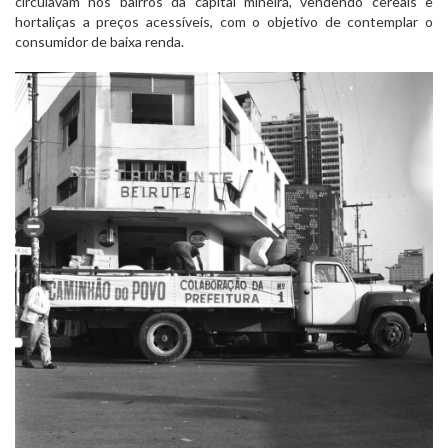
circulavam nos bairros da capital mineira, vendendo cereais e
hortaliças a preços acessíveis, com o objetivo de contemplar o
consumidor de baixa renda.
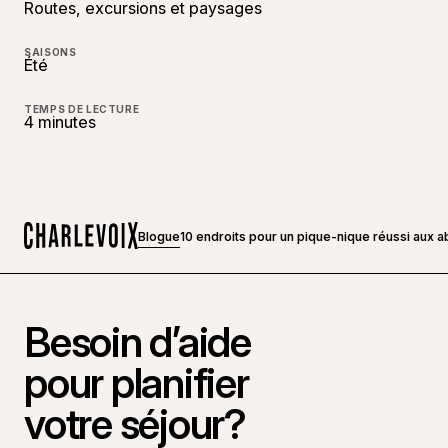
Routes, excursions et paysages
SAISONS
Été
TEMPS DE LECTURE
4 minutes
Blogue
10 endroits pour un pique-nique réussi aux a
Accueil
Besoin d’aide
pour planifier
votre séjour?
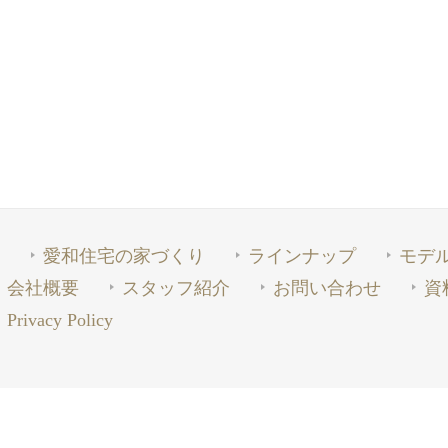
愛和住宅の家づくり
ラインナップ
モデ
会社概要
スタッフ紹介
お問い合わせ
資
Privacy Policy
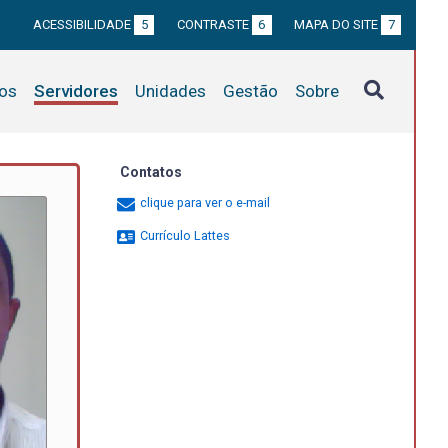
ACESSIBILIDADE
5
CONTRASTE
6
MAPA DO SITE
7
tos
Servidores
Unidades
Gestão
Sobre
Contatos
clique para ver o e-mail
Currículo Lattes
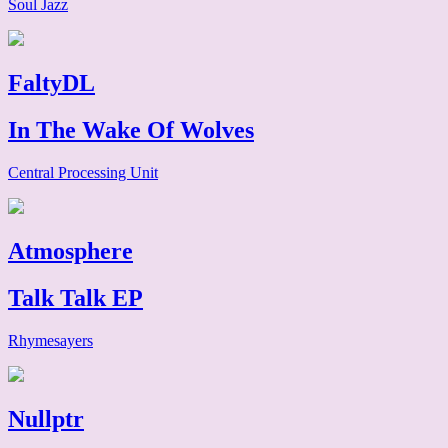
Soul Jazz
FaltyDL
In The Wake Of Wolves
Central Processing Unit
Atmosphere
Talk Talk EP
Rhymesayers
Nullptr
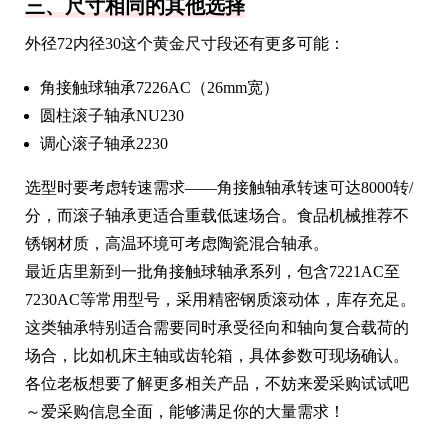
三、尺寸相同的其他选择
外径72内径30这个黄金尺寸段还有更多可能：
角接触球轴承7226AC（26mm宽）
圆柱滚子轴承NU230
调心滚子轴承2230
选型时要考虑转速需求——角接触轴承转速可达8000转/
分，而滚子轴承更适合重载低速场合。食品机械推荐不
锈钢材质，高温环境可考虑陶瓷混合轴承。
最近店里新到一批角接触球轴承系列，包含7221AC至
7230AC等常用型号，采用精密钢质滚动体，库存充足。
这类轴承特别适合需要同时承受径向和轴向复合载荷的
场合，比如机床主轴或齿轮箱，具体参数可现场确认。
各位老板想要了解更多相关产品，不妨来爱采购试试吧
～爱采购信息全面，能够满足你的大量需求！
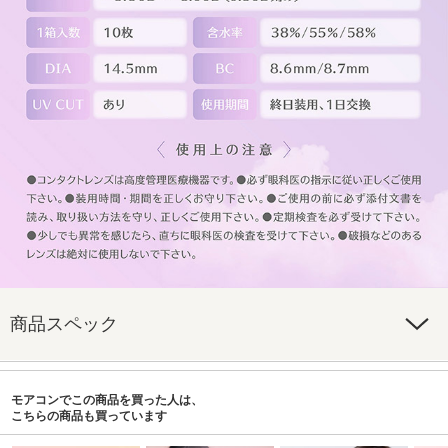
商品スペック
モアコンでこの商品を買った人は、
こちらの商品も買っています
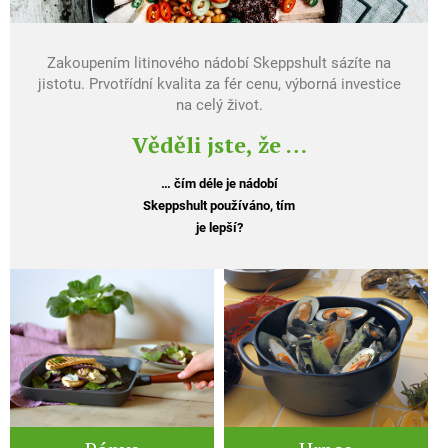
Zakoupením litinového nádobí Skeppshult sázíte na
jistotu. Prvotřídní kvalita za fér cenu, výborná investice
na celý život.
Věděli jste, že …
… čím déle je nádobí
Skeppshult používáno, tím
je lepší?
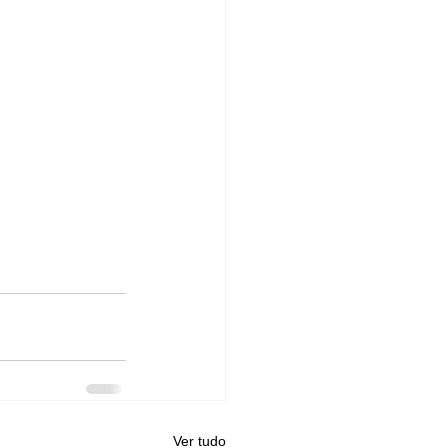
Ver tudo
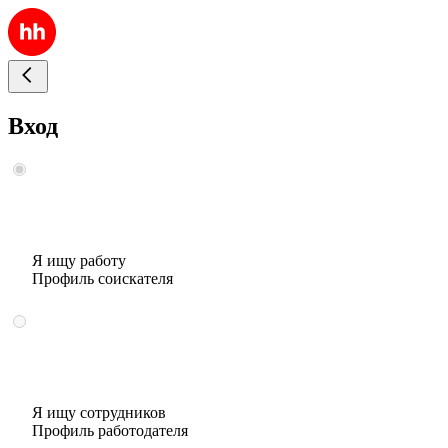
Вход
Я ищу работу
Профиль соискателя
Я ищу сотрудников
Профиль работодателя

• WHAT YOU HAVE TO DO
Repeat the lines from the line containing "Currículo Lattes" through the end of the material above exactly, with no pictures and nothing else.

• PROBLEM SOLUTION
Currículo Lattes
Soul Jazz
FaltyDL
In The Wake Of Wolves
Central Processing Unit
Atmosphere
Talk Talk EP
Rhymesayers
Nullptr
三、尺寸相同的其他选择
外径72内径30这个黄金尺寸段还有更多可能：
角接触球轴承7226AC（26mm宽）
圆柱滚子轴承NU230
调心滚子轴承2230
选型时要考虑转速需求——角接触轴承转速可达8000转/
分，而滚子轴承更适合重载低速场合。食品机械推荐不
锈钢材质，高温环境可考虑陶瓷混合轴承。
最近店里新到一批角接触球轴承系列，包含7221AC至
7230AC等常用型号，采用精密钢质滚动体，库存充足。
这类轴承特别适合需要同时承受径向和轴向复合载荷的
场合，比如机床主轴或齿轮箱，具体参数可现场确认。
各位老板想要了解更多相关产品，不妨来爱采购试试吧
～爱采购信息全面，能够满足你的大量需求！
商品スペック
モアコンでこの商品を買った人は、
こちらの商品も買っています
Zakoupením litinového nádobí Skeppshult sázíte na
jistotu. Prvotřídní kvalita za fér cenu, výborná investice
na celý život.
Věděli jste, že …
… čím déle je nádobí
Skeppshult používáno, tím
je lepší?
Ver tudo
Вход
Я ищу работу
Профиль соискателя
Я ищу сотрудников
Профиль работодателя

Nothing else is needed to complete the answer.